Question 1: $\displaystyle A$ can do a piece of work in $\displaystyle 15$ days while $\displaystyle B$ can do it in $\displaystyle 10$ days. How long will they take together to do it?

$\displaystyle \text{ A's 1 Day } = \frac{1}{15}$

$\displaystyle \text{ B's 1 Day } = \frac{1}{10}$

$\displaystyle \text{ A's + B's 1 Day Work } ( \frac{1}{15} + \frac{1}{10} )= \frac{5}{30} = \frac{1}{6}$

Therefore both can finish the work in 6 Days.

$\displaystyle \\$

Question 2: $\displaystyle A, B$ and $\displaystyle C$ can do a piece of work in $\displaystyle 12$ days, $\displaystyle 15$ days and $\displaystyle 10$ days respectively. In what time will they all together finish it?

$\displaystyle \text{ A's 1 Day } = \frac{1}{12}$

$\displaystyle \text{ B's 1 Day } = \frac{1}{15}$

$\displaystyle \text{ C's 1 Day } \frac{1}{10}$

$\displaystyle \text{ A's + B's + C's 1 Day Work } = ( \frac{1}{12} + \frac{1}{15} + \frac{1}{10} ) = \frac{15}{60} = \frac{1}{4}$

Therefore all three can finish the work in 4 Days.

$\displaystyle \\$

Question 3: $\displaystyle A$ and $\displaystyle B$ together can do a piece of work in $\displaystyle 35$ days, while $\displaystyle A$ alone can do it in $\displaystyle 60$ days. How long would $\displaystyle B$ alone take to do it?

$\displaystyle \text{ A's 1 Day } = \frac{1}{60}$

$\displaystyle \text{ B's 1 Day } = \frac{1}{x}$

$\displaystyle \text{ A's + B's 1 Day Work } = ( \frac{1}{60} + \frac{1}{x} ) = \frac{1}{35}$

Solving for $\displaystyle x = 84$ Days

$\displaystyle \\$

Question 4: $\displaystyle A$ can do a piece of work in $\displaystyle 20$ days while $\displaystyle B$ can do it in $\displaystyle 15$ days. With the help of $\displaystyle C$, they finish the work in $\displaystyle 5$ days.
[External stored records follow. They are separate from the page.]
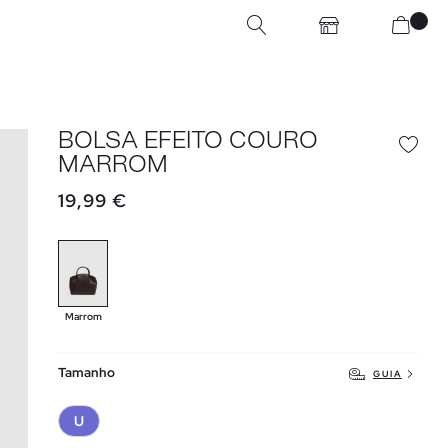
BOLSA EFEITO COURO
MARROM
19,99 €
Marrom
Tamanho
GUIA
U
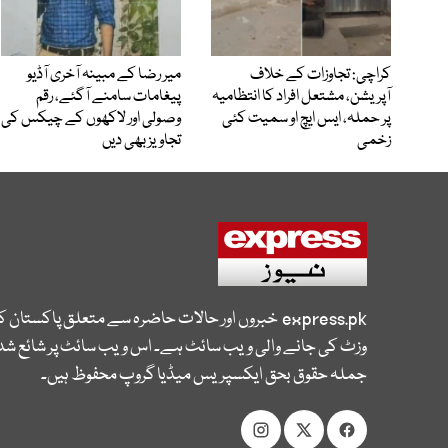
کراچی: تجاوزات کے خلاف
میر رضا کے مبینہ آخری آڈیو
آپریشن، مشتعل افراد کا انتظامیہ
پیغامات سامنے آگئے، رقم
پر حملہ، ایس ایچ او سمیت کئی
وصولی اور لاکھوں کے چیکس کی
زخمی
تجاویز بھی دیں
express.pk
خبروں اور حالات حاضرہ سے متعلق پاکستان 
وزٹ کی جانے والی ویب سائٹ ہے۔ اس ویب سائٹ پر شائع شدہ
جملہ حقوق بحق ایکسپریس میڈیا گروپ محفوظ ہیں۔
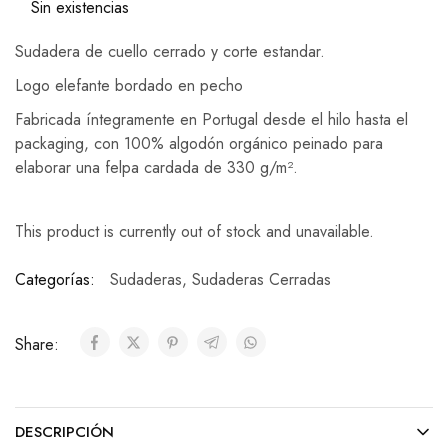
Sin existencias
Sudadera de cuello cerrado y corte estandar.
Logo elefante bordado en pecho
Fabricada íntegramente en Portugal desde el
hilo hasta el
packaging, con 100% algodón orgánico peinado para
elaborar una felpa cardada de 330 g/m².
This product is currently out of stock and unavailable.
Categorías:
Sudaderas
,
Sudaderas Cerradas
Share:
DESCRIPCIÓN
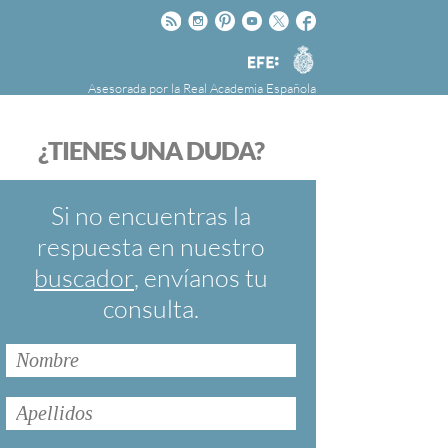
Rss
Instagram
Pinteres
Youtube
Twitter
Facebook
RAE
Agencia
EFE
Asesorada por la
Real Academia Española
nú
NOTICIAS
SOBRE LA FUNDÉURAE
¿TIENES UNA DUDA?
FundéuRAE es una fundación patrocinada por
la Agencia Efe y la Real Academia Española,
cuyo objetivo es colaborar con el buen uso del
Si no encuentras la
español en los medios de comunicación y en
respuesta en nuestro
Internet.
buscador
, envíanos tu
consulta.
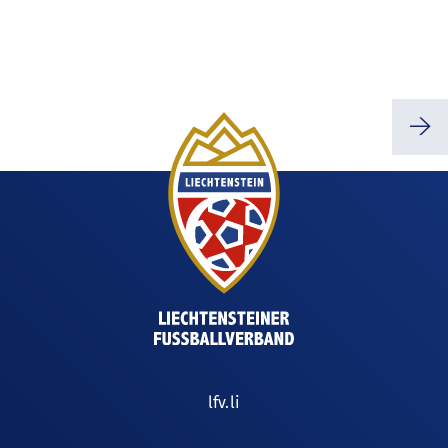
⭢
lfv.li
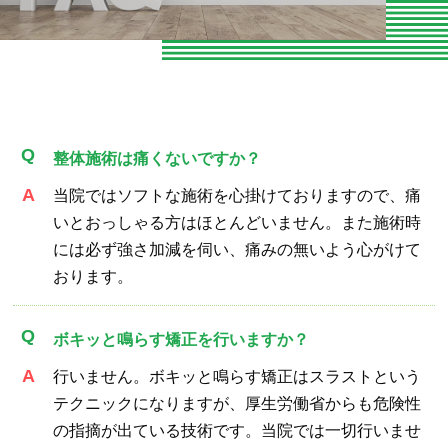
お知らせ
お問い合わせ
よくある質問
整体施術は痛くないですか？
専門家向けセミナー
当院ではソフトな施術を心掛けておりますので、痛
O脚専門
いとおっしゃる方はほとんどいません。また施術時
には必ず強さ加減を伺い、痛みの無いよう心がけて
専門家やトレーナーの声
おります。
エクササイズ紹介
ボキッと鳴らす矯正を行いますか？
当院の整体とは
行いません。ボキッと鳴らす矯正はスラストという
テクニックになりますが、厚生労働省からも危険性
パーソナルトレーニング
の指摘が出ている技術です。当院では一切行いませ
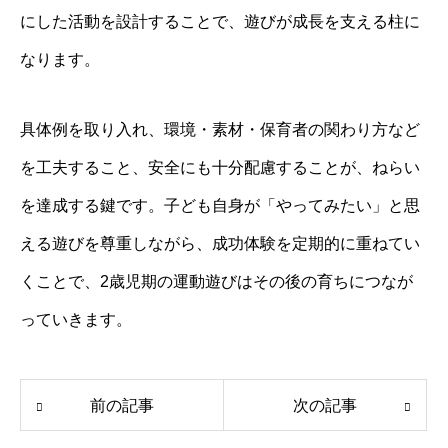
にした活動を設計することで、遊びが成長を支える柱に
なります。
具体例を取り入れ、環境・素材・保育者の関わり方など
を工夫すること、安全にも十分配慮することが、ねらい
を達成する鍵です。子ども自身が「やってみたい」と思
える遊びを尊重しながら、成功体験を定期的に重ねてい
くことで、2歳児期の運動遊びはその後の育ちにつなが
っていきます。
前の記事
次の記事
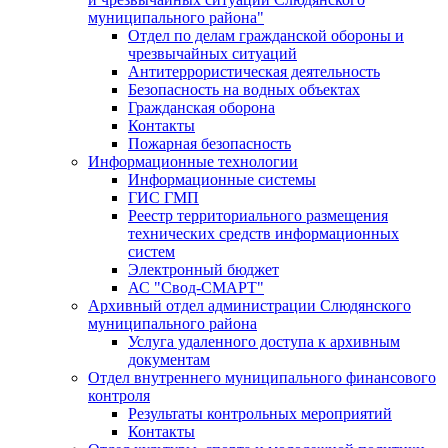
муниципального района"
Отдел по делам гражданской обороны и
чрезвычайных ситуаций
Антитеррористическая деятельность
Безопасность на водных объектах
Гражданская оборона
Контакты
Пожарная безопасность
Информационные технологии
Информационные системы
ГИС ГМП
Реестр территориального размещения
технических средств информационных
систем
Электронный бюджет
АС "Свод-СМАРТ"
Архивный отдел администрации Слюдянского
муниципального района
Услуга удаленного доступа к архивным
документам
Отдел внутреннего муниципального финансового
контроля
Результаты контрольных мероприятий
Контакты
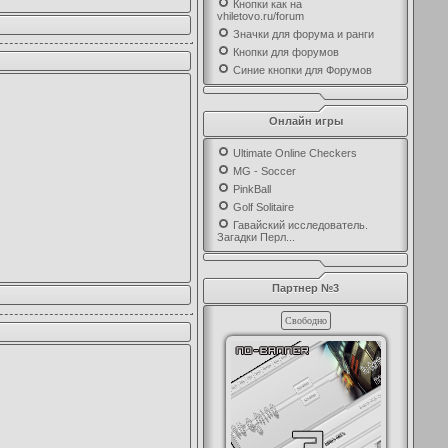
Кнопки как на
vhiletovo.ru/forum
Значки для форума и ранги
Кнопки для форумов
Синие кнопки для Форумов
Онлайн игры
Ultimate Online Checkers
MG - Soccer
PinkBall
Golf Solitaire
Гавайский исследователь.
Загадки Перл...
Партнер №3
Свободно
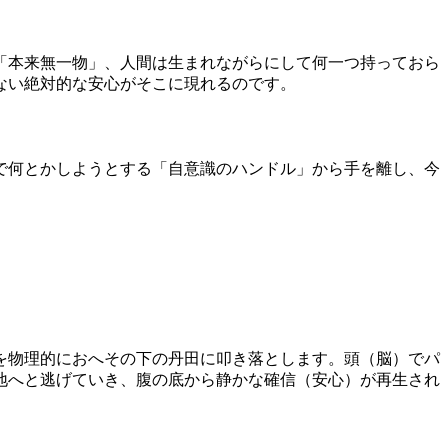
「本来無一物」、人間は生まれながらにして何一つ持っておら
ない絶対的な安心がそこに現れるのです。
で何とかしようとする「自意識のハンドル」から手を離し、今
を物理的におへその下の丹田に叩き落とします。頭（脳）でパ
地へと逃げていき、腹の底から静かな確信（安心）が再生され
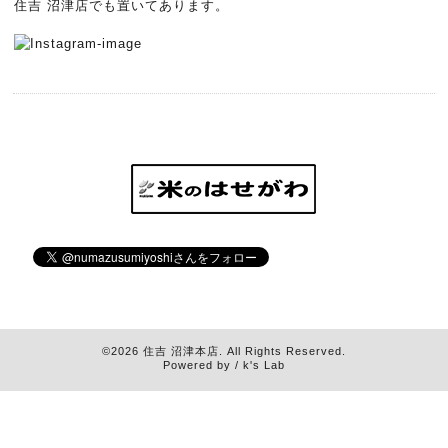
住吉 沼津店でも置いてあります。
©2026
住吉 沼津本店
. All Rights Reserved.
Powered by / k's Lab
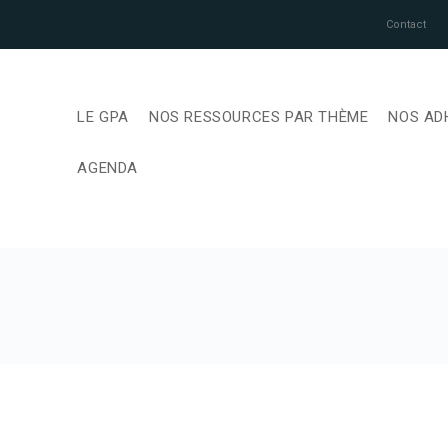
Contact
LE GPA
NOS RESSOURCES PAR THÈME
NOS AD
AGENDA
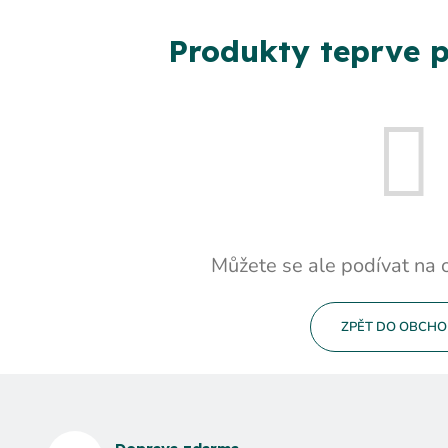
Produkty teprve p
Můžete se ale podívat na o
ZPĚT DO OBCH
In what time would $\displaystyle C$ alone do it?

$\displaystyle \text{ A's 1 Day } = \frac{1}{20}$

$\displaystyle \text{ B's 1 Day } = \frac{1}{15}$

$\displaystyle \text{ C's 1 Day } = \frac{1}{x}$

$\displaystyle \text{ A's + B's + C's 1 Day Work } = (\frac{1}{20} + \frac{1}{15} + \frac{1}{x} ) = \frac{1}{5}$

Solving for $\displaystyle x = 12$ Days

$\displaystyle \\$

Question 5: $\displaystyle A$ can do a piece of work in $\displaystyle 12$ days and $\displaystyle B$ alone can do it in $\displaystyle 16$ days. They worked together on it for $\displaystyle 3$ days and then $\displaystyle A$ left. How long did $\displaystyle B$ take to finish the remaining work?

$\displaystyle \text{ A's 1 Day } = \frac{1}{12}$

$\displaystyle \text{ B's 1 Day } = \frac{1}{16}$

$\displaystyle \text{ A's + B's 1 Day Work } = ( \frac{1}{12} + \frac{1}{16} ) = \frac{7}{48}$

$\displaystyle \text{The amount of work that is completed in 3 days } = \frac{3\times7}{48} = \frac{7}{16}$

$\displaystyle \text{Amount of work left for B to complete } = 1 - \frac{7}{16} = \frac{9}{16}$

$\displaystyle \text{Therefore the number of days that B will take to finish the work } = \frac {\frac{9}{16}} {\frac{1}{16} } = 9 \text{ days }$

$\displaystyle \\$

Question 6: $\displaystyle A$ can do $\displaystyle \frac{1}{4}$ of a work in $\displaystyle 5$ days, while $\displaystyle B$ can do $\displaystyle \frac{1}{5}$ of the work in $\displaystyle 6$ days. In how many days can both do it together?

If A can do $\displaystyle \frac{1}{4}$ of a work in $\displaystyle 5$ days, then A can do the entire work in $\displaystyle 20$ days.

$\displaystyle \text{Therefore A's 1 Day Work } = \frac{1}{20}$

If B can do $\displaystyle \frac{1}{5}$ of a work in $\displaystyle 6$ days, then B can do the entire work in $\displaystyle 30$ days.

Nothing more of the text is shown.